Current through Reg. 50, No. 13; March 28, 2025
(a) Purpose. This
section addresses the deployment, operation, and cost recovery for advanced
metering systems.
(b)
Applicability. This section is applicable to all electric utilities, including
transmission and distribution utilities. Any requirement applicable to an
electric utility in this section that relates to retail electric providers
(REPs) or REPs of record is applicable only to electric utilities operating in
areas open to customer choice.
(c)
Definitions. As used in this section, the following terms have the following
meanings, unless the context indicates otherwise:
(1) Advanced meter -- Any new or
appropriately retrofitted meter that functions as part of an advanced metering
system and that has the minimum system features specified in this section,
except to the extent the electric utility has obtained a waiver of a minimum
feature from the commission.
(2)
Advanced Metering System (AMS) -- A system, including advanced meters and the
associated hardware, software, and communications systems, including meter
information networks, that collects time-differentiated energy usage and
performs the functions and has the features specified in this
section.
(3) Deployment Plan -- An
electric utility's plan for deploying advanced meters in accordance with this
section and either filed with the commission as part of the Notice of
Deployment or approved by the commission following a Request for Approval of
Deployment.
(4) Enhanced advanced
meter -- A meter that contains features and functions in addition to the AMS
features in the deployment plan approved by the commission.
(5) Web portal -- The website made available
on the internet in compliance with this section by an electric utility or a
group of electric utilities through which secure, read-only access to AMS usage
data is made available to the customer, the customer's REP of record, and
entities authorized by the customer.
(d) Deployment and use of advanced meters.
(1) Deployment and use of an AMS by an
electric utility is voluntary unless otherwise ordered by the commission.
However, deployment and use of an AMS for which an electric utility seeks a
surcharge for cost recovery must be consistent with this section, except to the
extent that the electric utility has obtained a waiver from the
commission.
(2) Six months prior to
initiating deployment of an AMS or as soon as practicable after the effective
date of this section, whichever is later, an electric utility that intends to
deploy an AMS must file a statement of AMS functionality, and either a notice
of deployment or a request for approval of deployment.

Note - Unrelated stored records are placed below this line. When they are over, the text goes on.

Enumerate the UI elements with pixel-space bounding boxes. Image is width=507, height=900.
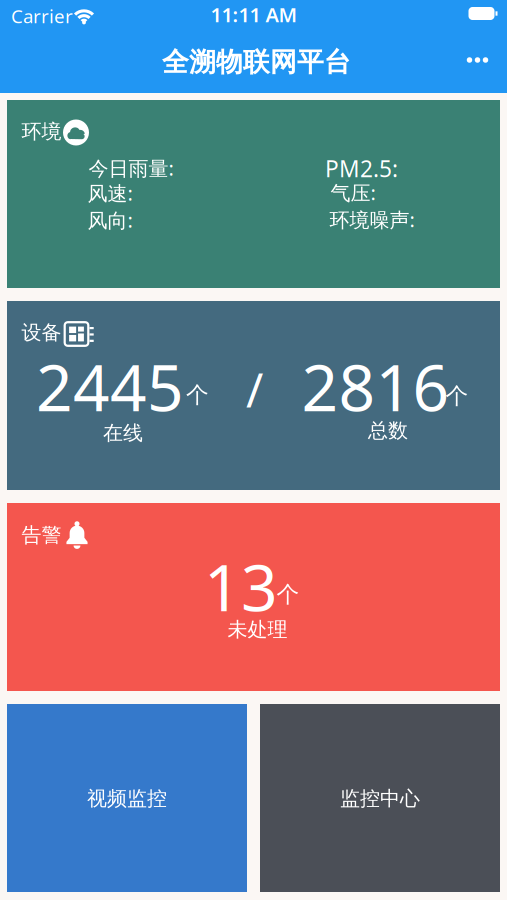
staticText: Carrier	[11, 4, 73, 28]
staticText: 在线	[103, 421, 143, 445]
staticText: 气压:	[330, 179, 376, 206]
staticText: 11:11 AM	[210, 1, 298, 28]
staticText: /	[246, 358, 263, 420]
staticText: 未处理	[228, 617, 288, 642]
staticText: 13	[204, 544, 278, 629]
staticText: 环境噪声:	[330, 206, 414, 233]
staticText: 2445	[36, 344, 184, 429]
staticText: 2816	[302, 344, 450, 429]
staticText: 视频监控	[87, 786, 167, 811]
staticText: 全溯物联网平台	[162, 46, 351, 78]
staticText: 风向:	[88, 207, 132, 233]
staticText: 个	[276, 581, 300, 608]
staticText: 今日雨量:	[88, 155, 174, 181]
button[interactable]: More	[457, 45, 498, 75]
staticText: 个	[446, 382, 468, 410]
staticText: 总数	[368, 418, 408, 443]
staticText: 环境	[22, 119, 62, 144]
staticText: PM2.5:	[325, 153, 398, 184]
staticText: 风速:	[88, 180, 132, 206]
staticText: 设备	[22, 320, 62, 345]
staticText: 个	[186, 381, 209, 409]
staticText: 告警	[22, 523, 62, 547]
button[interactable]: 视频监控	[7, 704, 247, 892]
button[interactable]: 监控中心	[260, 704, 500, 892]
staticText: 监控中心	[340, 786, 420, 811]
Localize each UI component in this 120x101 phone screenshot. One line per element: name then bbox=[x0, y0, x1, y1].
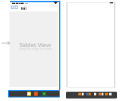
staticText: Tablet View bbox=[19, 41, 51, 49]
staticText: drag the edge to resize bbox=[19, 47, 52, 51]
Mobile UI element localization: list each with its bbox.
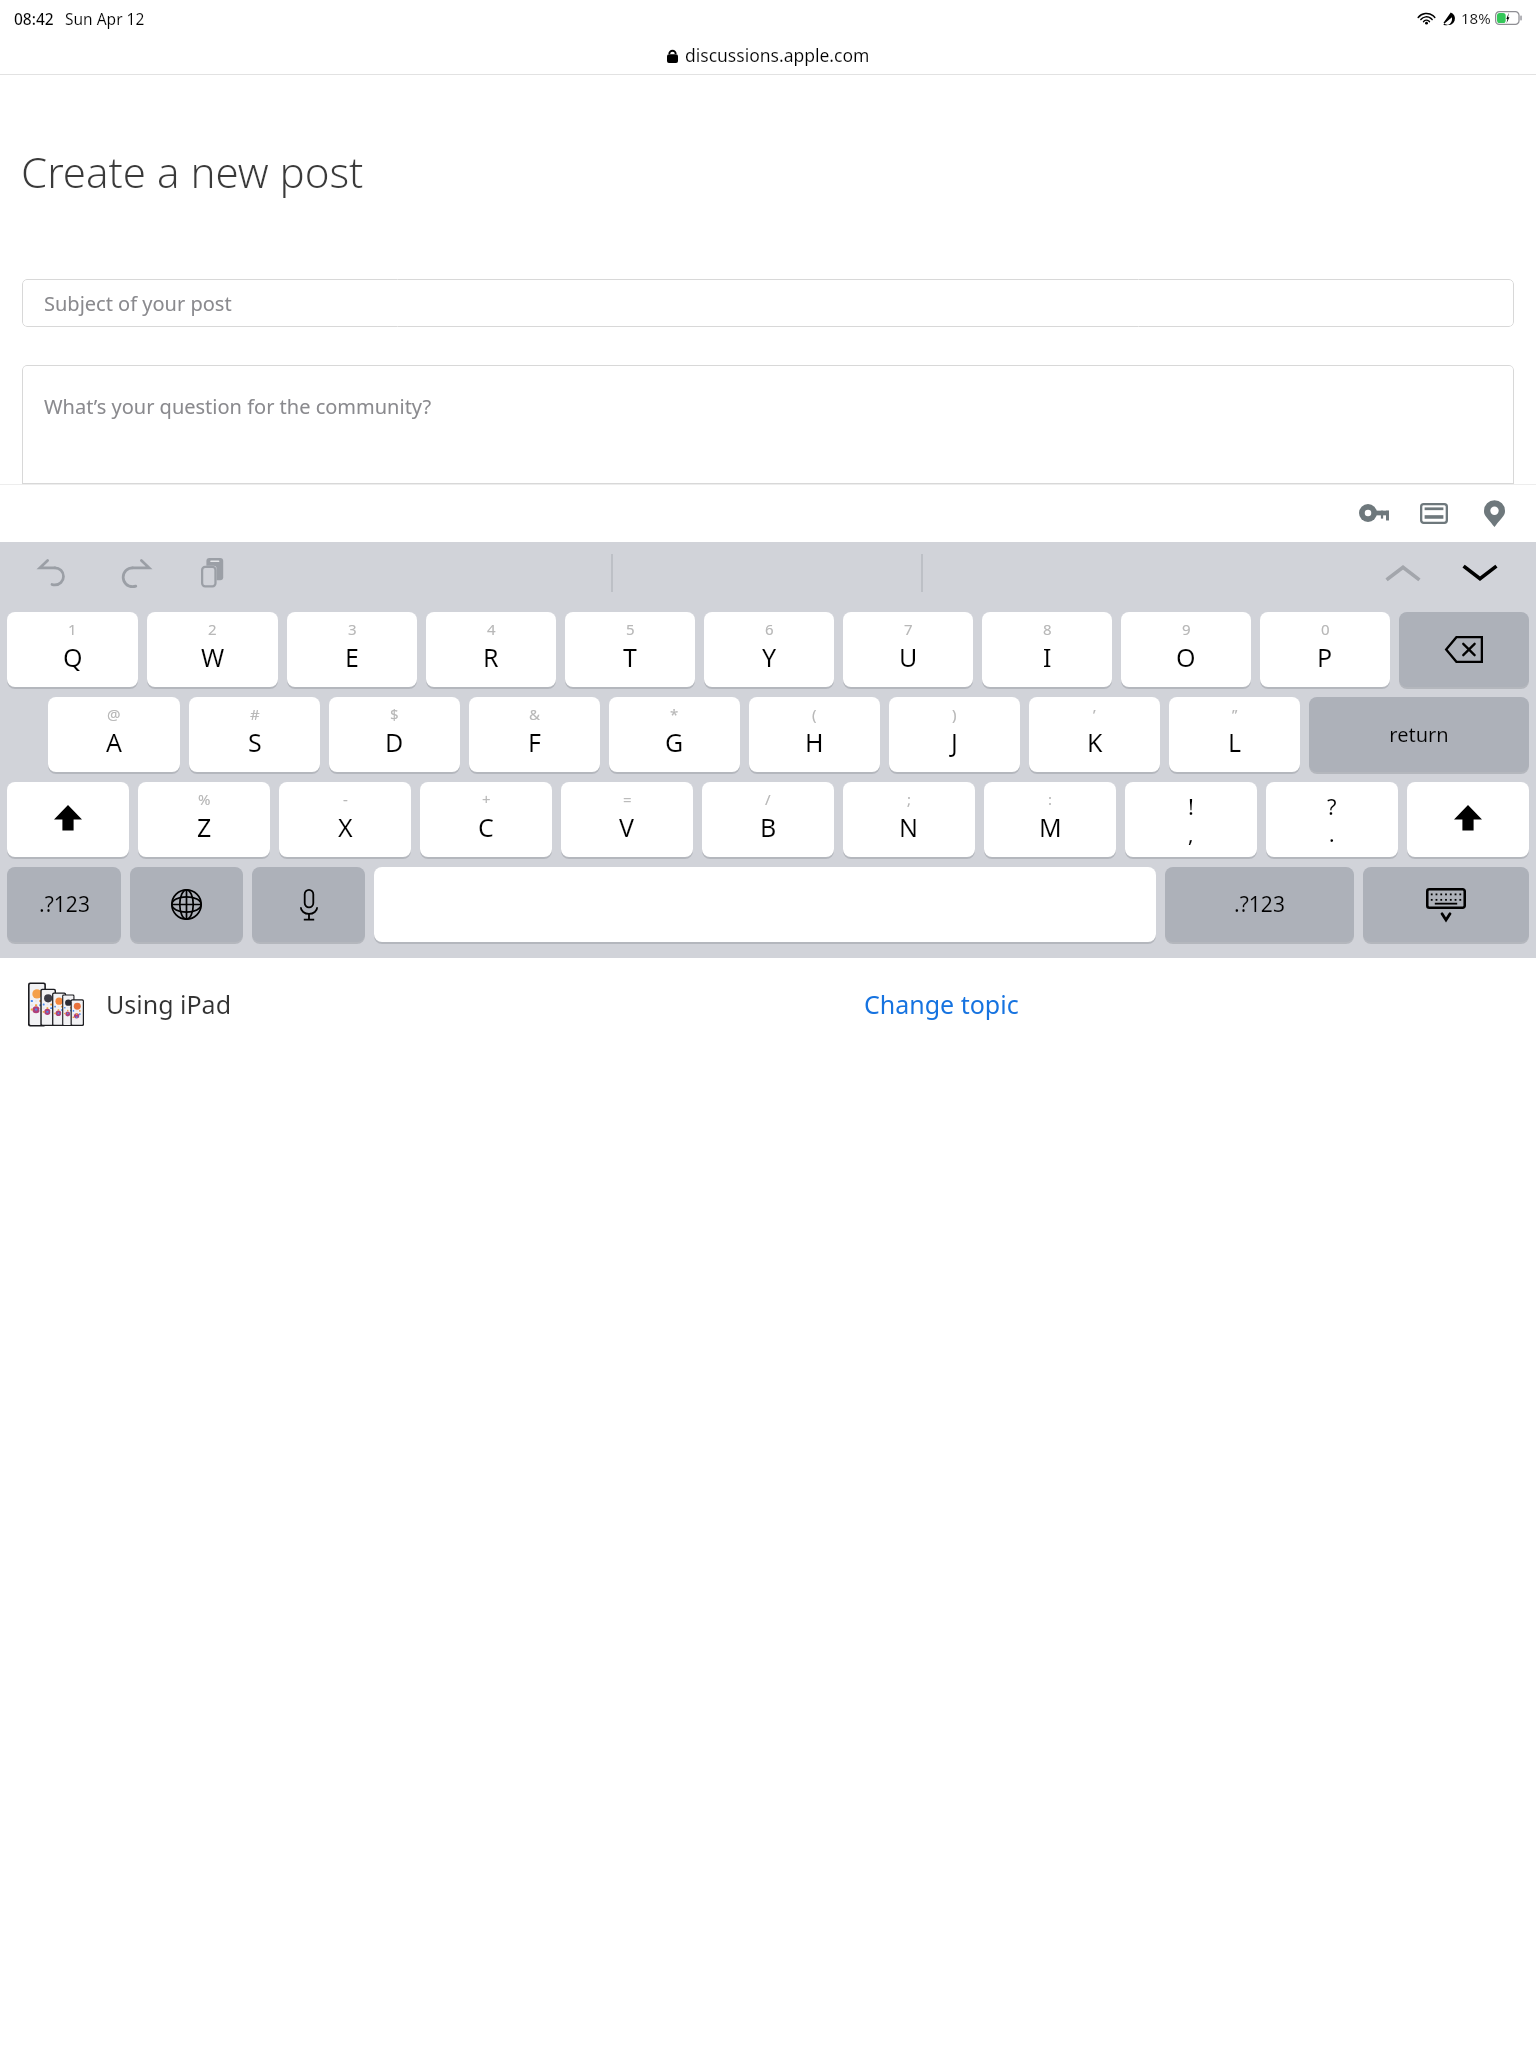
staticText: = <box>623 789 632 809</box>
staticText: 3 <box>348 619 357 639</box>
staticText: What’s your question for the community? <box>44 393 432 420</box>
button[interactable]: 1 <box>7 612 138 687</box>
button[interactable]: 9 <box>1121 612 1251 687</box>
button[interactable]: ) <box>889 697 1020 772</box>
staticText: B <box>760 810 777 844</box>
button[interactable]: 5 <box>565 612 695 687</box>
staticText: .?123 <box>39 890 90 919</box>
button[interactable]: = <box>561 782 693 857</box>
staticText: Create a new post <box>21 143 364 200</box>
staticText: J <box>951 725 958 759</box>
staticText: - <box>343 789 348 809</box>
button[interactable]: Hide keyboard <box>1363 867 1529 942</box>
button[interactable]: Shift <box>1407 782 1529 857</box>
button[interactable]: Location <box>1472 491 1516 535</box>
staticText: G <box>665 725 684 759</box>
staticText: R <box>483 640 499 674</box>
staticText: F <box>528 725 541 759</box>
button[interactable]: : <box>984 782 1116 857</box>
button[interactable]: % <box>138 782 270 857</box>
staticText: ? <box>1327 791 1337 821</box>
button[interactable]: Next field <box>1454 547 1506 599</box>
staticText: C <box>478 810 494 844</box>
staticText: K <box>1087 725 1103 759</box>
button[interactable]: 8 <box>982 612 1112 687</box>
staticText: Q <box>63 640 83 674</box>
button[interactable]: ( <box>749 697 880 772</box>
button[interactable]: @ <box>48 697 180 772</box>
staticText: E <box>345 640 359 674</box>
button[interactable]: Redo <box>111 549 159 597</box>
staticText: I <box>1043 640 1052 674</box>
button[interactable]: Change topic <box>856 979 1027 1029</box>
button[interactable]: Shift <box>7 782 129 857</box>
button[interactable]: 3 <box>287 612 417 687</box>
button[interactable]: + <box>420 782 552 857</box>
staticText: .?123 <box>1234 890 1285 919</box>
staticText: 6 <box>765 619 774 639</box>
staticText: return <box>1389 721 1449 748</box>
button[interactable]: 7 <box>843 612 973 687</box>
staticText: Sun Apr 12 <box>65 8 145 29</box>
button[interactable]: ; <box>843 782 975 857</box>
staticText: & <box>529 704 540 724</box>
staticText: , <box>1188 821 1194 848</box>
button[interactable]: 2 <box>147 612 278 687</box>
staticText: L <box>1228 725 1242 759</box>
button[interactable]: .?123 <box>7 867 121 942</box>
staticText: + <box>482 789 491 809</box>
button[interactable]: / <box>702 782 834 857</box>
staticText: ” <box>1232 704 1238 724</box>
button[interactable]: 4 <box>426 612 556 687</box>
staticText: 0 <box>1321 619 1330 639</box>
button[interactable]: What’s your question for the community? <box>22 365 1514 484</box>
staticText: Using iPad <box>106 987 232 1021</box>
button[interactable]: .?123 <box>1165 867 1354 942</box>
button[interactable]: ! <box>1125 782 1257 857</box>
staticText: ; <box>907 789 912 809</box>
button[interactable]: Paste <box>189 549 237 597</box>
button[interactable]: # <box>189 697 320 772</box>
staticText: ’ <box>1093 704 1096 724</box>
staticText: 1 <box>68 619 77 639</box>
staticText: T <box>623 640 637 674</box>
button[interactable]: Subject of your post <box>22 279 1514 327</box>
button[interactable]: Using iPad <box>28 980 232 1028</box>
staticText: % <box>198 789 211 809</box>
staticText: V <box>619 810 635 844</box>
staticText: ) <box>952 704 957 724</box>
button[interactable]: Backspace <box>1399 612 1529 687</box>
staticText: 4 <box>487 619 496 639</box>
button[interactable]: return <box>1309 697 1529 772</box>
staticText: Subject of your post <box>44 290 232 317</box>
button[interactable]: - <box>279 782 411 857</box>
staticText: Z <box>197 810 212 844</box>
staticText: X <box>338 810 353 844</box>
button[interactable]: Undo <box>30 549 78 597</box>
staticText: discussions.apple.com <box>685 43 870 67</box>
staticText: 7 <box>904 619 913 639</box>
button[interactable]: Switch keyboard <box>130 867 243 942</box>
staticText: @ <box>107 704 121 724</box>
button[interactable]: Credit cards <box>1412 491 1456 535</box>
staticText: # <box>250 704 260 724</box>
button[interactable]: Dictate <box>252 867 365 942</box>
button[interactable]: * <box>609 697 740 772</box>
button[interactable]: ? <box>1266 782 1398 857</box>
button[interactable]: ’ <box>1029 697 1160 772</box>
staticText: Y <box>762 640 777 674</box>
button[interactable]: ” <box>1169 697 1300 772</box>
button[interactable]: Passwords <box>1352 491 1396 535</box>
staticText: . <box>1329 821 1335 848</box>
staticText: 9 <box>1182 619 1191 639</box>
staticText: 18% <box>1461 8 1491 28</box>
staticText: ! <box>1188 791 1194 821</box>
staticText: P <box>1317 640 1333 674</box>
staticText: A <box>106 725 122 759</box>
button[interactable]: 6 <box>704 612 834 687</box>
button[interactable]: 0 <box>1260 612 1390 687</box>
button[interactable]: Previous field <box>1377 547 1429 599</box>
button[interactable]: & <box>469 697 600 772</box>
button[interactable]: $ <box>329 697 460 772</box>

An electric utility may
request a surcharge under subsection (k) of this section in combination with a
notice of deployment or a request for approval of deployment, or separately. A
proceeding that includes a request to establish or amend a surcharge will be a
ratemaking proceeding and a proceeding involving only a request for approval of
deployment will not be a ratemaking proceeding.
(3) The statement of AMS functionality must:
(A) state whether the AMS meets the
requirements specified in subsection (g) of this section and what additional
features, if any, it will have;
(B)
describe any variances between technologies and meter functions within the
electric utility's service territory; and
(C) state whether the electric utility
intends to seek a waiver of any provision of this section in its request for
surcharge.
(4) A
deployment plan must contain the following information:
(A) Type of meter technology;
(B) Type and description of communications
equipment in the AMS;
(C) Systems
that will be developed during the deployment period;
(D) A timeline for the web portal development
or integration into an existing web portal;
(E) A deployment schedule by specific area
(geographic information); and
(F) A
schedule for deployment of web portal functionalities.
(5) An electric utility must file with the
deployment plan, testimony and other supporting information, including
estimated costs for all AMS components, estimated net operating cost savings
expected in connection with implementing the deployment plan, and the contracts
for equipment and services associated with the deployment plan, that prove the
reasonableness of the plan.
(6)
Competitively sensitive information contained in the deployment plan and the
monthly progress reports required under paragraph (9) of this subsection may be
filed confidentially. An electric utility's deployment plan must be maintained
and made available for review on the electric utility's website. Competitively
sensitive information contained in the deployment plan must be maintained and
made available at the electric utility's offices in Austin. Any REP that wishes
to review competitively sensitive information contained in the electric
utility's deployment plan available at its Austin office may do so during
normal business hours upon reasonable advanced notice to the electric utility
and after executing a non-disclosure agreement with the electric
utility.
(7) If the request for
approval of a deployment plan contains the information described in paragraph
(4) of this subsection and the AMS features described in subsection (g)(1) of
this section, then the commission will approve or disapprove the deployment
plan within 150 days, but this deadline may be extended by the commission for
good cause.
(8) An electric
utility's treatment of AMS, including technology, functionalities, services,
deployment, operations, maintenance, and cost recovery must not be unreasonably
discriminatory, prejudicial, preferential, or anticompetitive.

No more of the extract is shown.